What never changed was the original employees’ devotion to the pixie dust, the dream machine created by Walt Disney and his Imagineers.
“Disney has been my love, and it still is,” Anderson said recently before starting her shift in merchandising at a Magic Kingdom hotel. “I love Disney.”
The employees who make up the 50-year club say the theme park resort has allowed them to grow their careers and try on new hats. Kalogridis worked his way up to be president of Walt Disney World and Disneyland in California. Milam went from a warehouse worker to a buyer of spare parts for rides and shows.
Forrest Bahruth joined the workforce at Disney World in January 1971 as a show director, responsible for staging and choreographing parades and shows. He was also given the opportunity to help open other Disney theme parks around the world over the past five decades.
“There are people all over the world who get up to go work. They’re unhappy about it. They don’t really like their jobs,” Bahruth said. “As you can tell from us, there’s an enthusiasm. We are privileged to be at a place where we love what we do.”
There was no guarantee that Disney World was going to be a success 50 years ago. Walt Disney, the pioneering animator and entrepreneur whose name graces the Florida resort, had died in 1966, just a year after announcing plans for “the East Coast Disneyland.” The company had quietly acquired 27,000 acres of scrub land outside Orlando for around $5 million via secret land purchases using fake names and shell companies.
The job of shepherding the project to Opening Day fell to his brother, Roy Disney, who with other company officials convinced the Florida Legislature to create a quasi-governmental agency that would allow Disney to self-govern when it came to matters of infrastructure and planning. Roy died almost three months after Disney World opened.
Just weeks before opening, construction at the Magic Kingdom was controlled chaos, and it seemed impossible that it would all come together in time.
“It was like an army of ants. Everything was under construction. Interiors were still being put in. Roofing was still being put on top,” Bahruth said. “There was painting, landscaping.

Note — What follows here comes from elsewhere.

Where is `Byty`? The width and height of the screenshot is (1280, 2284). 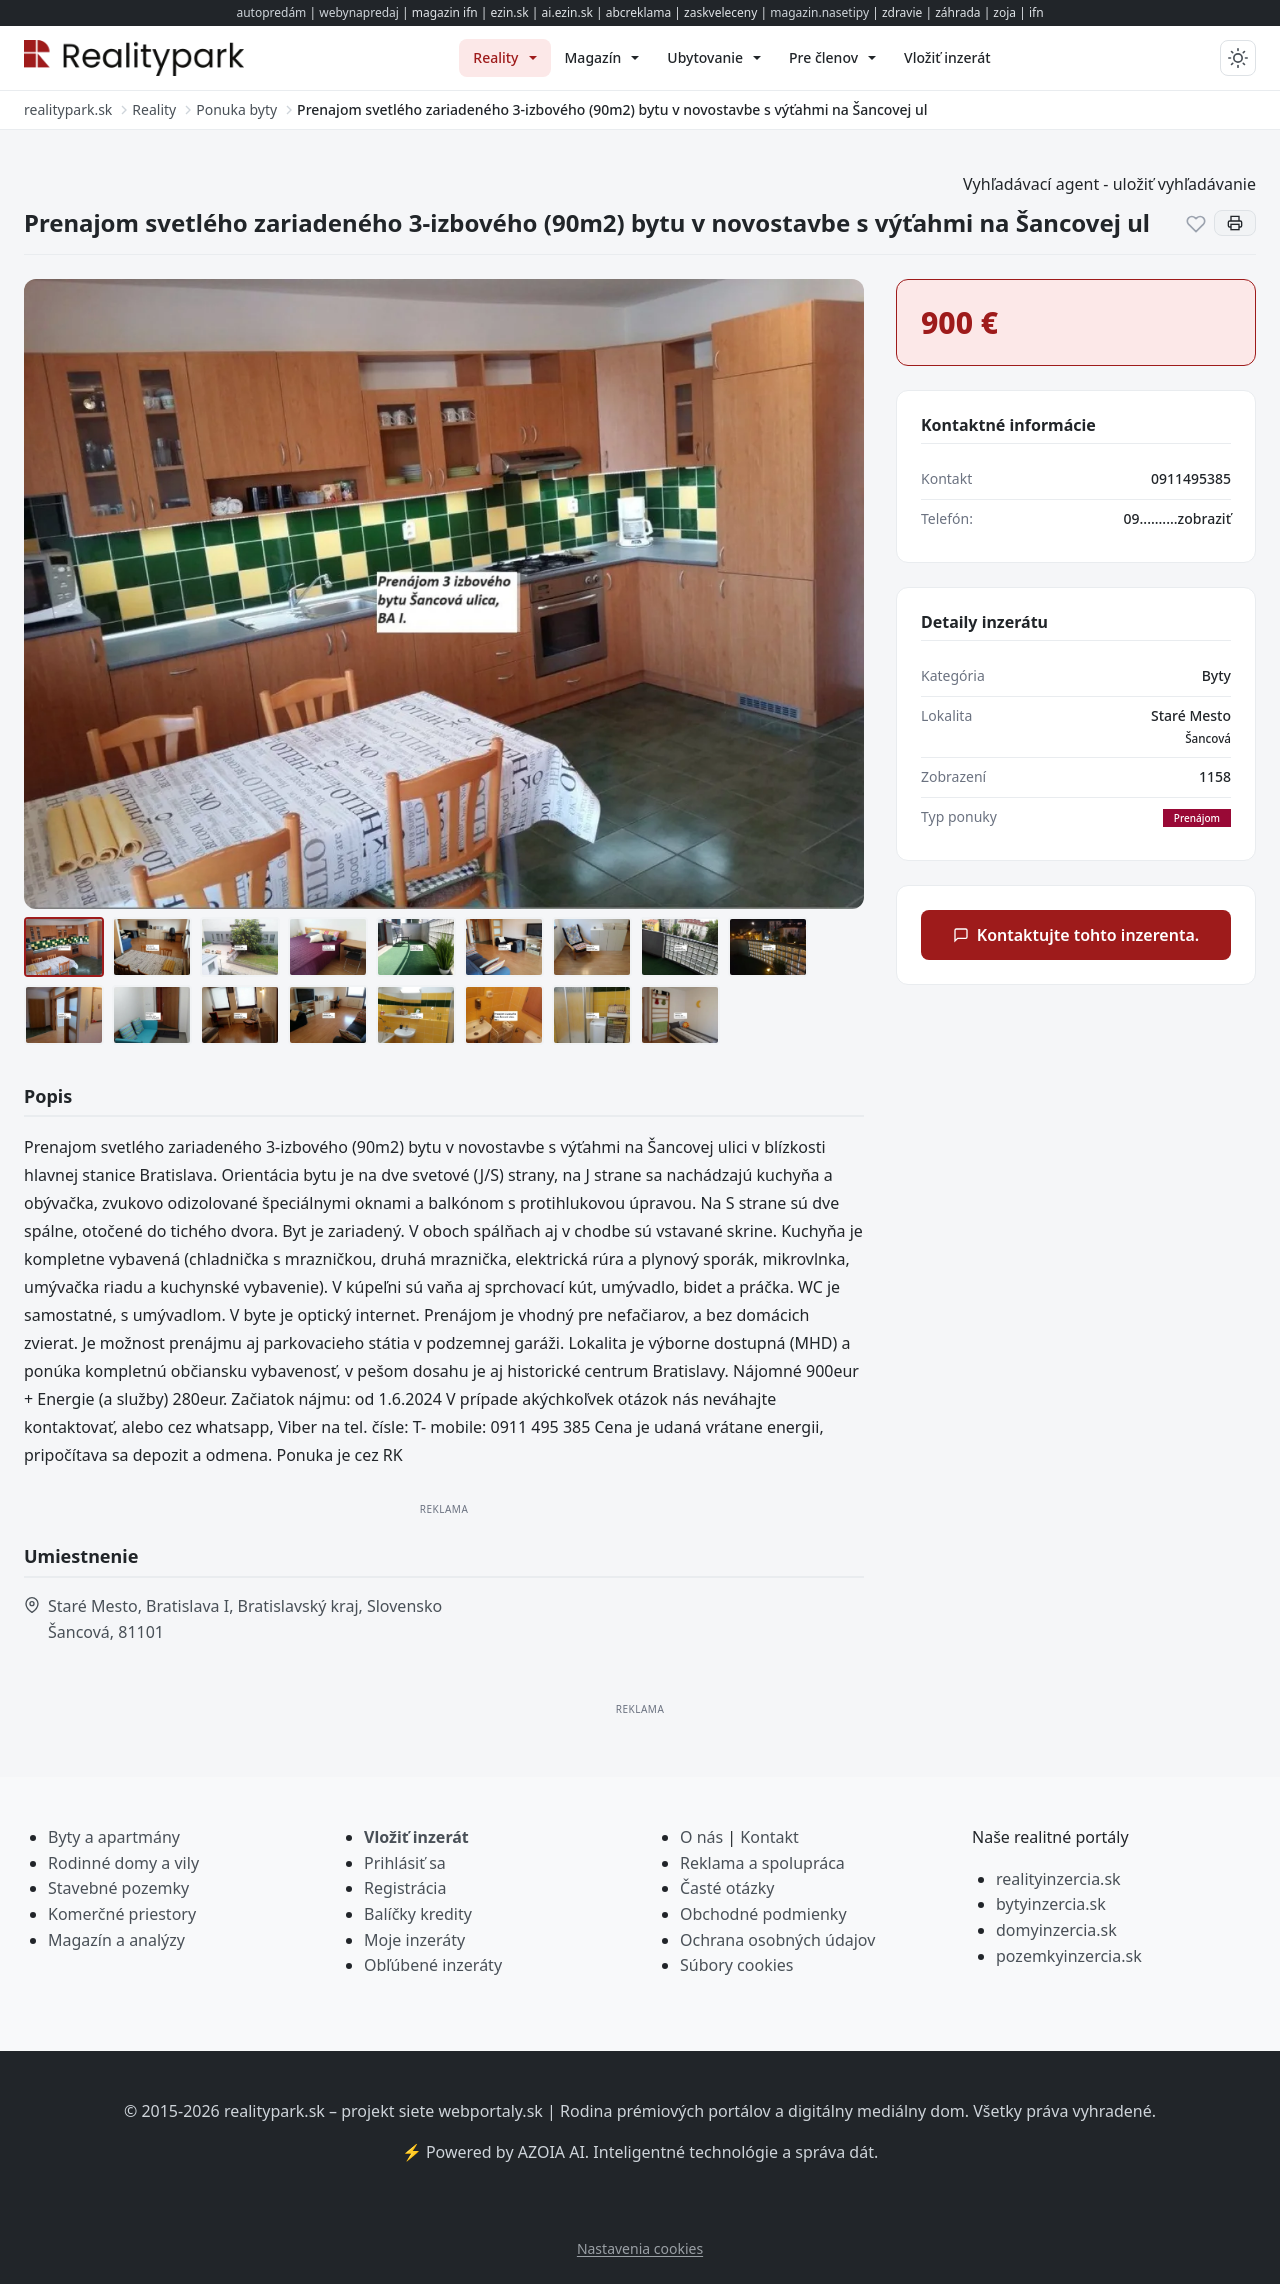 Byty is located at coordinates (1216, 675). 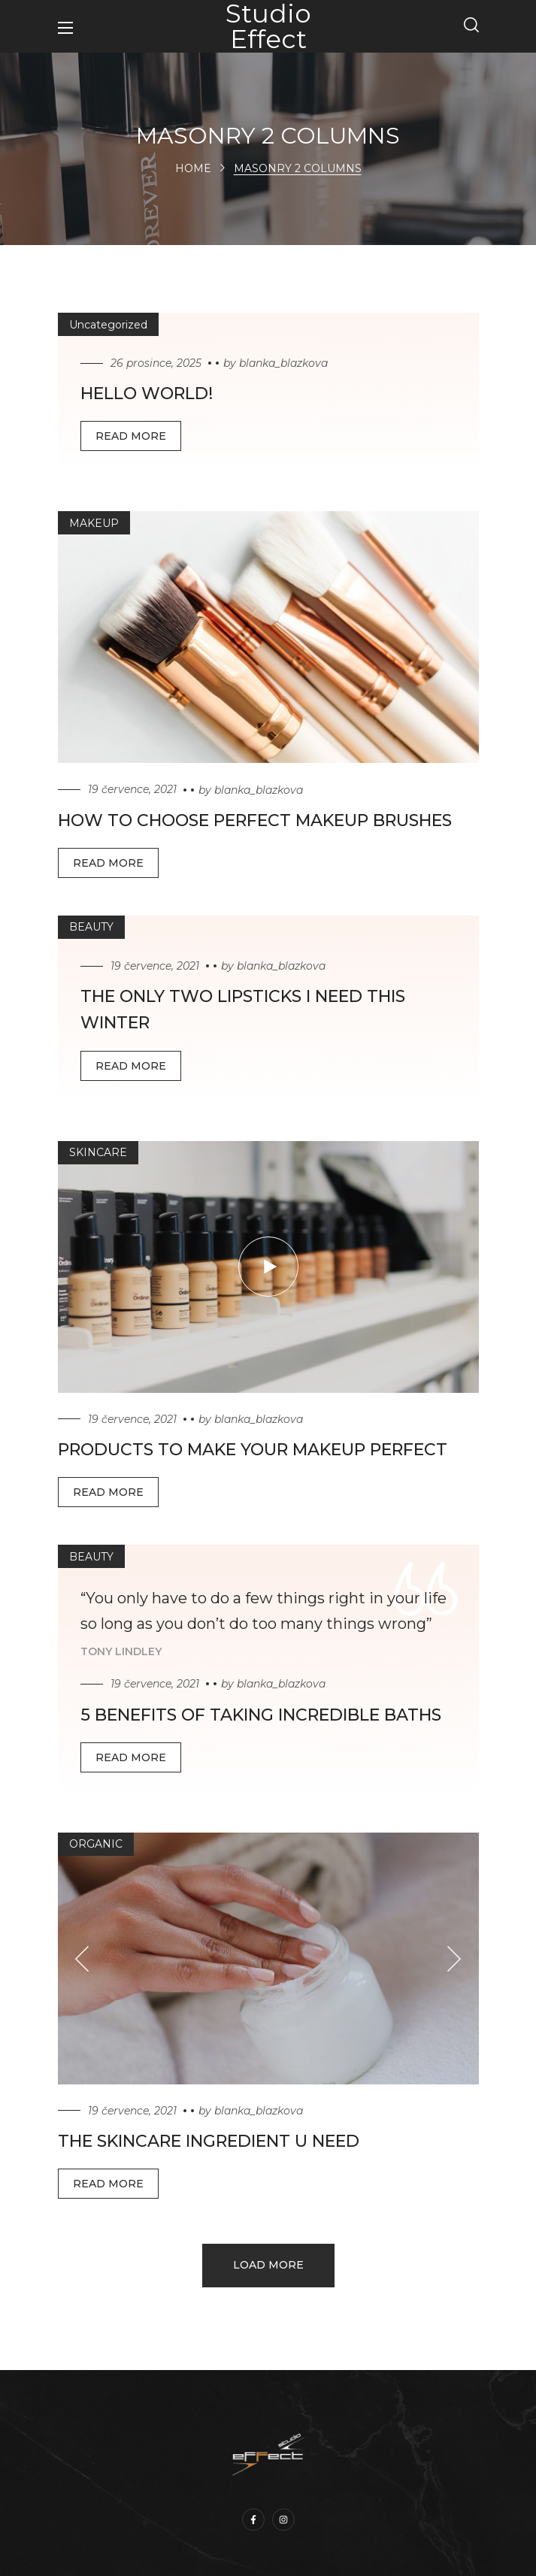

Things were arriving by the moment. It was like trucks going everywhere.”
Bahruth rehearsed performers through parade choreography down Main Street, which cut through the center of the Magic Kingdom and resembled a turn-of-the-century small town from Walt Disney’s childhood. Even though he was a busser, Kalogridis was drafted into laying down sod outside the hotel he was working in, hours before Disney World’s grand opening.
Two things have stuck in the memories of the longtime employees from that opening day. The first was the photo. It was an image of thousands of Disney World workers standing in front of the iconic Cinderella’s Castle with Mickey Mouse and other costumed characters holding hands in front. Two weeks later, it was featured on the cover of Life magazine.
“They brought all the characters up, staged them first, and then they tried to keep all the different workers together based on the color of their costumes,” Milam said. “If you were from Fantasyland and in yellow, you would go over there.”
The second was the parade. It featured a 1,076-member marching band conducted by Meredith Wilson, the composer of the Broadway show, “The Music Man.” There were 4,000 Disney entertainers marching through the theme park, a mass choir and trumpeters from the United States Army Band. Hundreds of white doves were released into the air, and less environmentally friendly, so were thousands of multi-colored balloons.
“It was the biggest thing I had ever seen,” Bahruth said.
Only around 10,000 visitors showed up on that first day — which at today’s much larger Walt Disney World would represent about 90 minutes’ worth of visitors entering. It wouldn’t be until Thanksgiving 1971, almost three months later, when Disney executives had an answer about whether their new resort would be a success; that’s when cars trying to get into the Magic Kingdom stretched for miles down the interstate.
“It was very clear after that first Thanksgiving, that the public definitely liked what we were doing,” Kalogridis said. “That first Thanksgiving, that was the moment.”